Working data ::
■ ■ ■ ■ ■

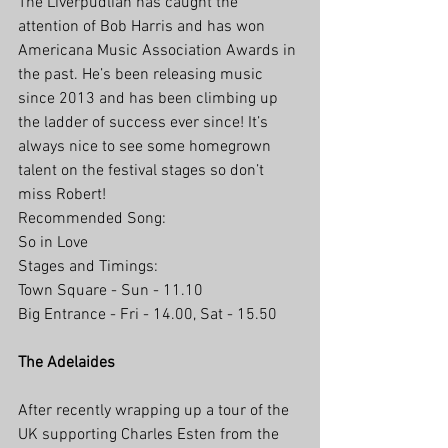
The Liverpudlian has caught the 
attention of Bob Harris and has won 
Americana Music Association Awards in 
the past. He’s been releasing music 
since 2013 and has been climbing up 
the ladder of success ever since! It’s 
always nice to see some homegrown 
talent on the festival stages so don’t 
miss Robert!
Recommended Song:
So in Love
Stages and Timings:
Town Square - Sun - 11.10
Big Entrance - Fri - 14.00, Sat - 15.50
The Adelaides
After recently wrapping up a tour of the 
UK supporting Charles Esten from the 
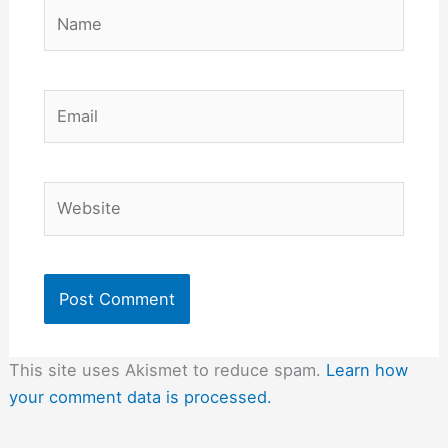
Name
Email
Website
This site uses Akismet to reduce spam.
Learn how
your comment data is processed.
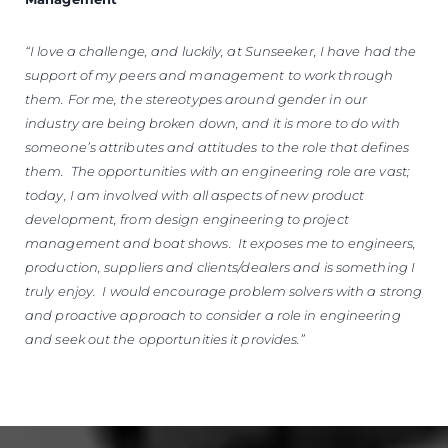
“I love a challenge, and luckily, at Sunseeker, I have had the
support of my peers and management to work through
them. For me, the stereotypes around gender in our
industry are being broken down, and it is more to do with
someone’s attributes and attitudes to the role that defines
them. The opportunities with an engineering role are vast;
today, I am involved with all aspects of new product
development, from design engineering to project
management and boat shows. It exposes me to engineers,
production, suppliers and clients/dealers and is something I
truly enjoy. I would encourage problem solvers with a strong
and proactive approach to consider a role in engineering
and seek out the opportunities it provides.”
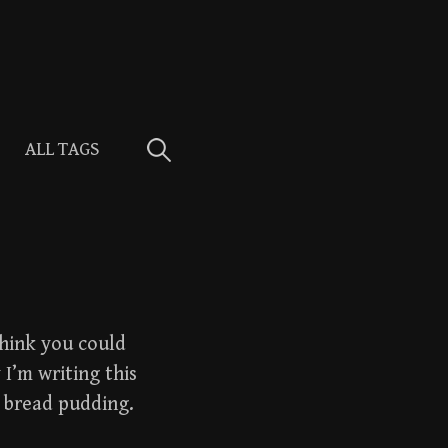
Search
ALL TAGS
for:
 think you could
 I’m writing this
 bread pudding.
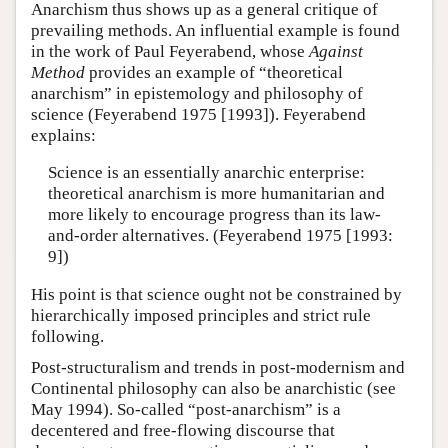
Anarchism thus shows up as a general critique of
prevailing methods. An influential example is found
in the work of Paul Feyerabend, whose
Against
Method
provides an example of “theoretical
anarchism” in epistemology and philosophy of
science (Feyerabend 1975 [1993]). Feyerabend
explains:
Science is an essentially anarchic enterprise:
theoretical anarchism is more humanitarian and
more likely to encourage progress than its law-
and-order alternatives. (Feyerabend 1975 [1993:
9])
His point is that science ought not be constrained by
hierarchically imposed principles and strict rule
following.
Post-structuralism and trends in post-modernism and
Continental philosophy can also be anarchistic (see
May 1994). So-called “post-anarchism” is a
decentered and free-flowing discourse that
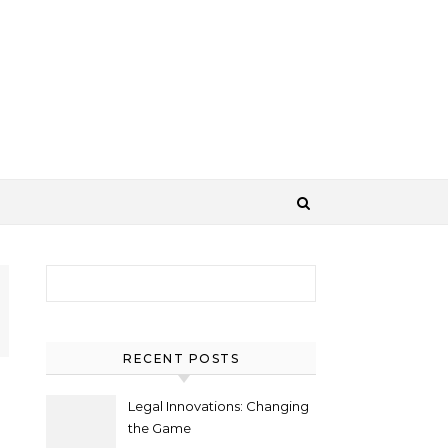
Search for:
RECENT POSTS
Legal Innovations: Changing
the Game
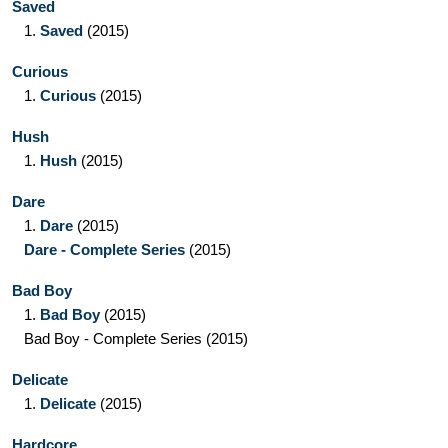
Saved
1.
Saved
(2015)
Curious
1.
Curious
(2015)
Hush
1.
Hush
(2015)
Dare
1.
Dare
(2015)
Dare - Complete Series
(2015)
Bad Boy
1.
Bad Boy
(2015)
Bad Boy - Complete Series
(2015)
Delicate
1.
Delicate
(2015)
Hardcore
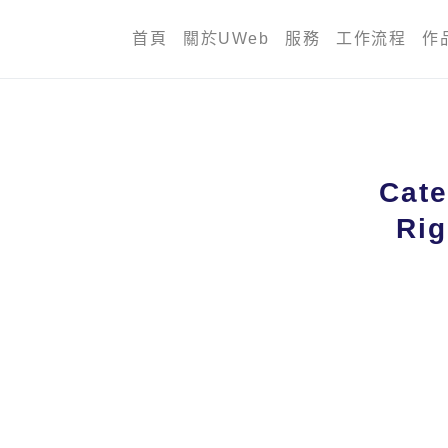
首頁
關於UWeb
服務
工作流程
作
Cate
Rig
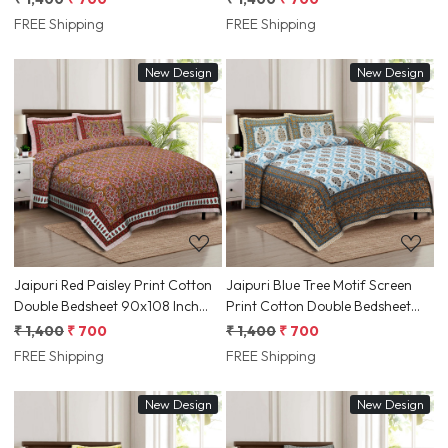
Jaipur, Rajasthan | Shriex India
Jaipur, Rajasthan | Shriex India
FREE Shipping
FREE Shipping
New Design
New Design
Loading...
Loading...
Jaipuri Red Paisley Print Cotton
Jaipuri Blue Tree Motif Screen
Double Bedsheet 90x108 Inch
Print Cotton Double Bedsheet
Ethnic Floral Border | Jaipur,
90x108 Inch Ethnic Rajasthani
₹ 1,400
₹ 700
₹ 1,400
₹ 700
Rajasthan | Shriex India
Border | Jaipur, Rajasthan |
FREE Shipping
FREE Shipping
Shriex India
New Design
New Design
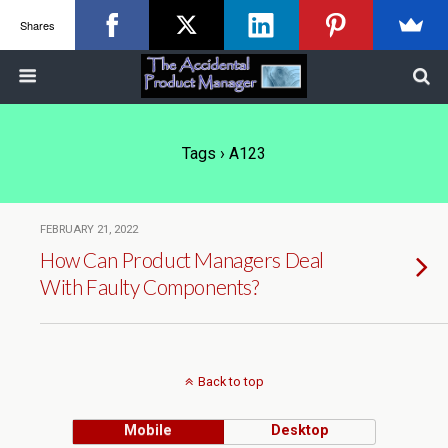
Shares
Tags › A123
FEBRUARY 21, 2022
How Can Product Managers Deal
With Faulty Components?
Back to top
Mobile
Desktop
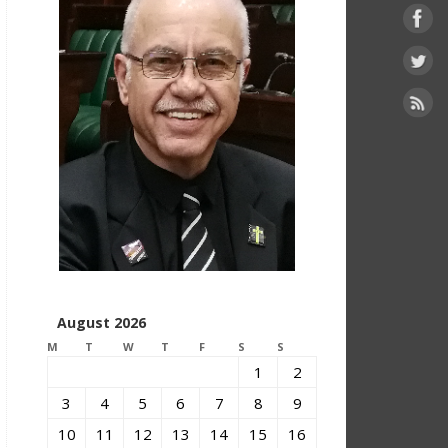
August 2026
M
T
W
T
F
S
S
1
2
3
4
5
6
7
8
9
10
11
12
13
14
15
16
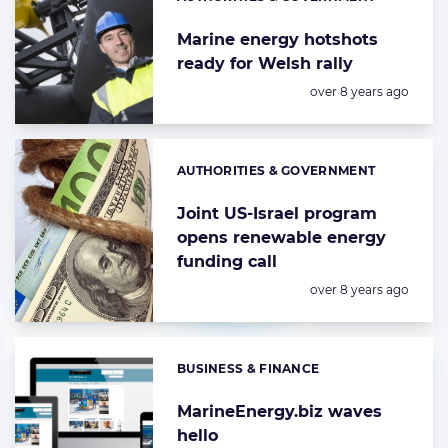
Categories:
Marine energy hotshots
ready for Welsh rally
Posted:
over 8 years ago
AUTHORITIES & GOVERNMENT
Categories:
Joint US-Israel program
opens renewable energy
funding call
Posted:
over 8 years ago
BUSINESS & FINANCE
Categories:
MarineEnergy.biz waves
hello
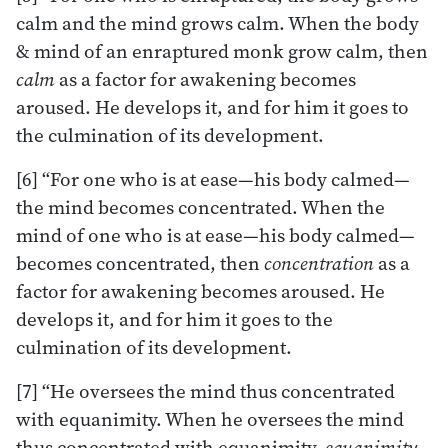
calm and the mind grows calm. When the body
& mind of an enraptured monk grow calm, then
calm
as a factor for awakening becomes
aroused. He develops it, and for him it goes to
the culmination of its development.
[6] “For one who is at ease—his body calmed—
the mind becomes concentrated. When the
mind of one who is at ease—his body calmed—
becomes concentrated, then
concentration
as a
factor for awakening becomes aroused. He
develops it, and for him it goes to the
culmination of its development.
[7] “He oversees the mind thus concentrated
with equanimity. When he oversees the mind
thus concentrated with equanimity,
equanimity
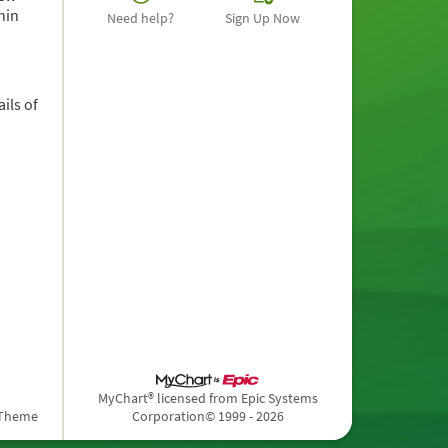
hin
Need help?
Sign Up Now
ils of
MyChart® licensed from Epic Systems
 Theme
Corporation
© 1999 - 2026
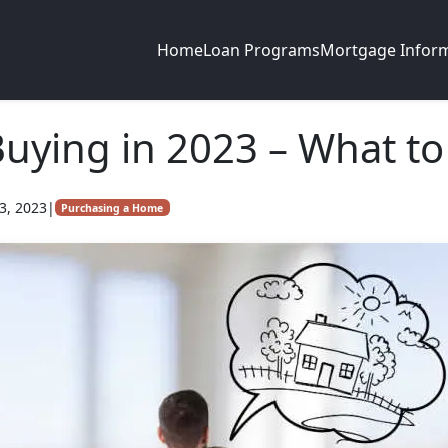
Home
Loan Programs
Mortgage Infor
ying in 2023 – What to
3, 2023
|
Purchasing a Home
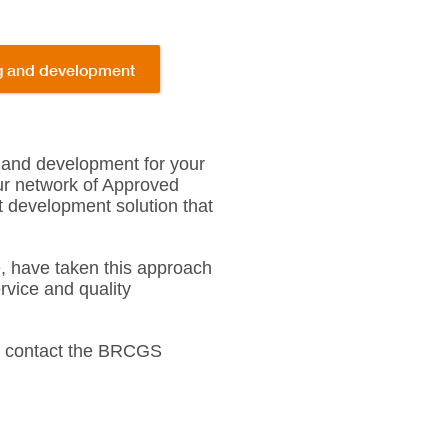
ng and development
 and development for your
our network of Approved
t development solution that
, have taken this approach
rvice and quality
s, contact the BRCGS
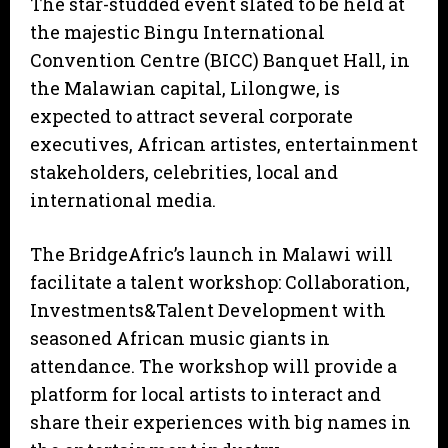
The star-studded event slated to be held at
the majestic Bingu International
Convention Centre (BICC) Banquet Hall, in
the Malawian capital, Lilongwe, is
expected to attract several corporate
executives, African artistes, entertainment
stakeholders, celebrities, local and
international media.
The BridgeAfric’s launch in Malawi will
facilitate a talent workshop: Collaboration,
Investments&Talent Development with
seasoned African music giants in
attendance. The workshop will provide a
platform for local artists to interact and
share their experiences with big names in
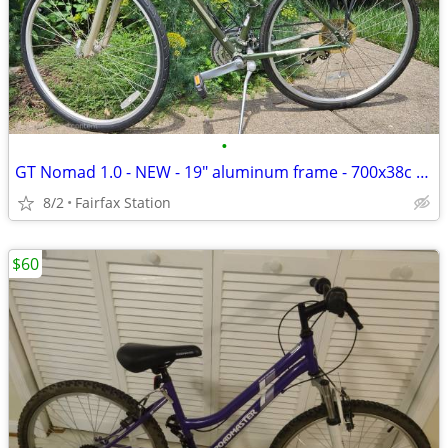
•
GT Nomad 1.0 - NEW - 19" aluminum frame - 700x38c tires
8/2
Fairfax Station
$60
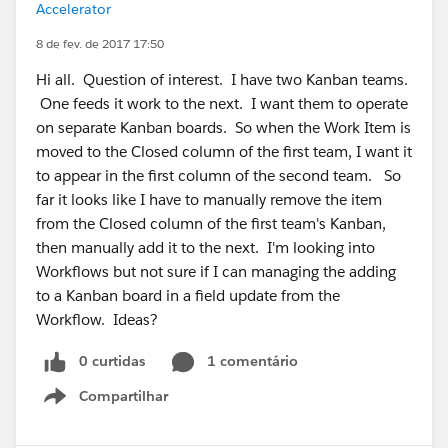
Accelerator
8 de fev. de 2017 17:50
Hi all. Question of interest. I have two Kanban teams.
One feeds it work to the next. I want them to operate
on separate Kanban boards. So when the Work Item is
moved to the Closed column of the first team, I want it
to appear in the first column of the second team. So
far it looks like I have to manually remove the item
from the Closed column of the first team's Kanban,
then manually add it to the next. I'm looking into
Workflows but not sure if I can managing the adding
to a Kanban board in a field update from the
Workflow. Ideas?
0 curtidas
1 comentário
Compartilhar
Show menu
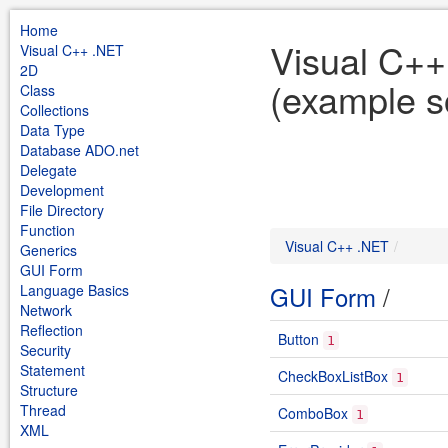
Home
Visual C+
Visual C++ .NET
2D
(example s
Class
Collections
Data Type
Database ADO.net
Delegate
Development
File Directory
Function
Visual C++ .NET
Generics
GUI Form
GUI Form
/
Language Basics
Network
Reflection
Button
1
Security
Statement
CheckBoxListBox
1
Structure
Thread
ComboBox
1
XML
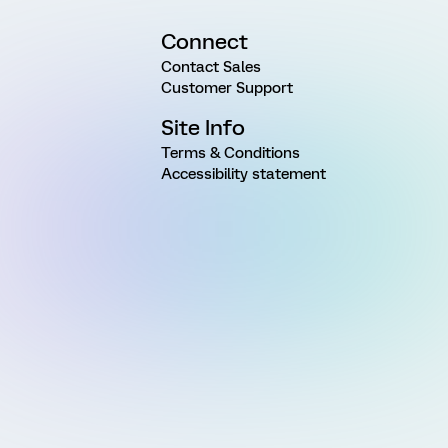
Connect
Contact Sales
Customer Support
Site Info
Terms & Conditions
Accessibility statement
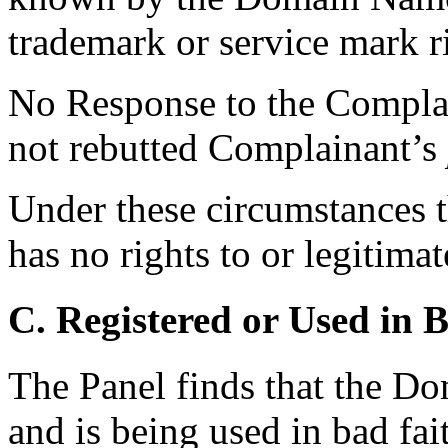
trademark or service mark r
No Response to the Complai
not rebutted Complainant’s
Under these circumstances t
has no rights to or legitima
C. Registered or Used in 
The Panel finds that the D
and is being used in bad fai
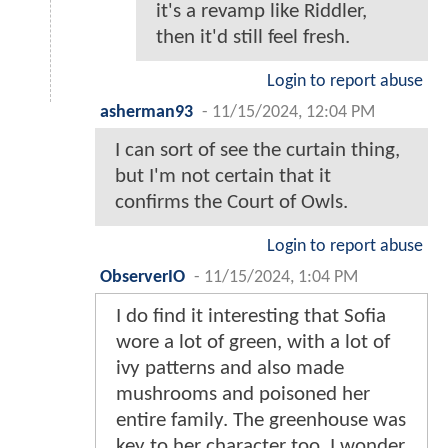
it's a revamp like Riddler,
then it'd still feel fresh.
Login to report abuse
asherman93
-
11/15/2024, 12:04 PM
I can sort of see the curtain thing,
but I'm not certain that it
confirms the Court of Owls.
Login to report abuse
ObserverIO
-
11/15/2024, 1:04 PM
I do find it interesting that Sofia
wore a lot of green, with a lot of
ivy patterns and also made
mushrooms and poisoned her
entire family. The greenhouse was
key to her character too. I wonder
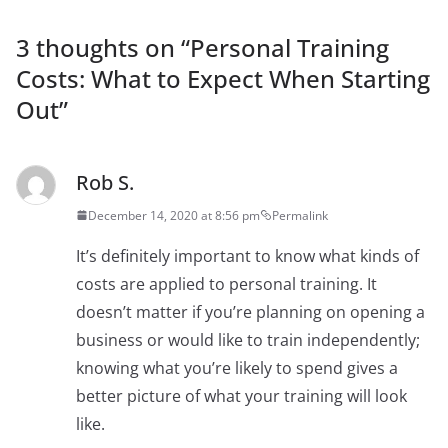
3 thoughts on “
Personal Training
Costs: What to Expect When Starting
Out
”
Rob S.
December 14, 2020 at 8:56 pm
Permalink
It’s definitely important to know what kinds of
costs are applied to personal training. It
doesn’t matter if you’re planning on opening a
business or would like to train independently;
knowing what you’re likely to spend gives a
better picture of what your training will look
like.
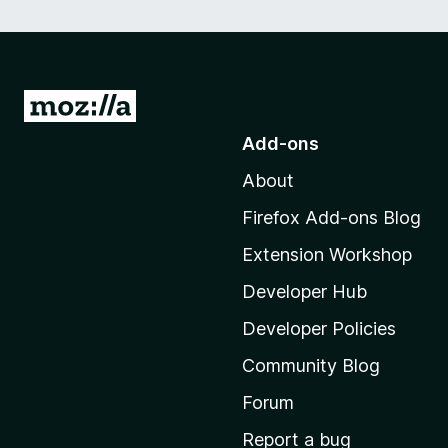
G
o
Add-ons
t
About
o
M
Firefox Add-ons Blog
o
Extension Workshop
z
i
Developer Hub
l
Developer Policies
l
Community Blog
a
'
Forum
s
Report a bug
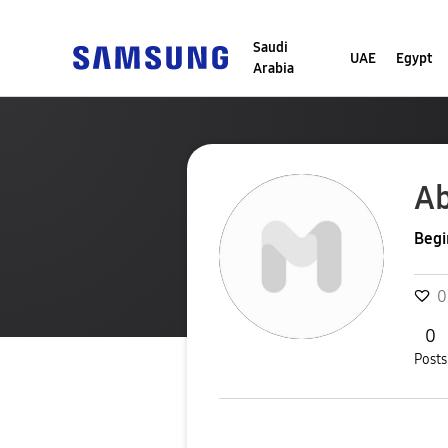
Saudi
UAE
Egypt
Arabia
Ab
Begi
0
0
Posts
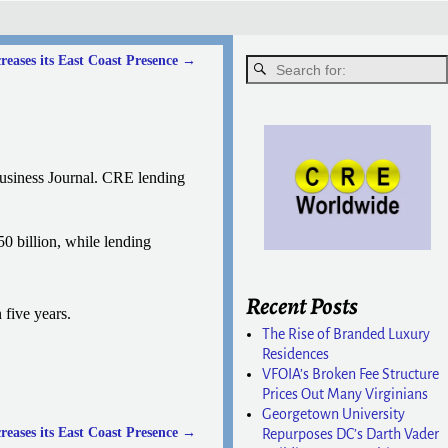
eases its East Coast Presence
→
usiness Journal. CRE lending
0 billion, while lending
Recent Posts
 five years.
The Rise of Branded Luxury
Residences
VFOIA’s Broken Fee Structure
Prices Out Many Virginians
Georgetown University
eases its East Coast Presence
→
Repurposes DC’s Darth Vader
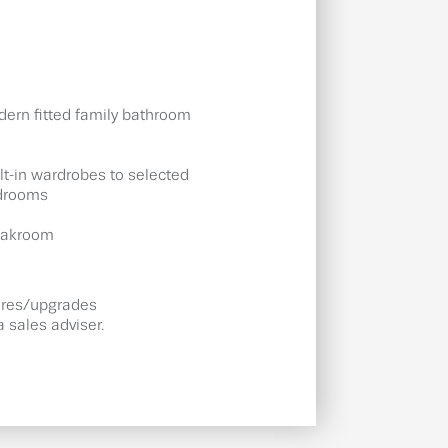
ern fitted family bathroom
lt-in wardrobes to selected
drooms
oakroom
tures/upgrades
 sales adviser.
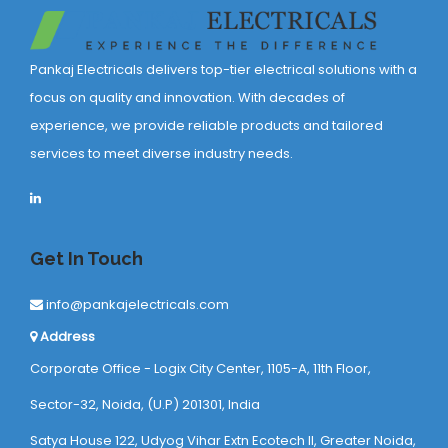
Pankaj Electricals delivers top-tier electrical solutions with a
focus on quality and innovation. With decades of
experience, we provide reliable products and tailored
services to meet diverse industry needs.
Get In Touch
info@pankajelectricals.com
Address
Corporate Office - Logix City Center, 1105-A, 11th Floor,
Sector-32, Noida, (U.P) 201301, India
Satya House 122, Udyog Vihar Extn Ecotech ll, Greater Noida,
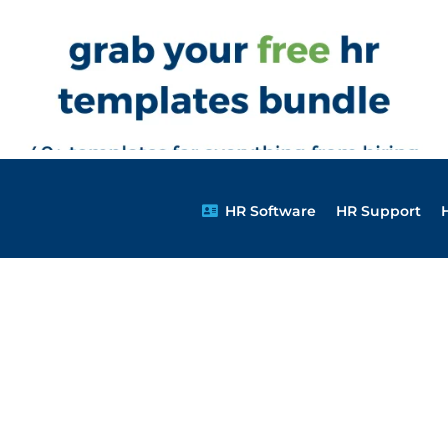
HR Software
HR Support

■ ■ ■ ■ ■

What you are asked to do ::
In the listing above, find every line with the word "philosophy" and copy it.

Task response ::
anarchism” in epistemology and philosophy of
Continental philosophy can also be anarchistic (see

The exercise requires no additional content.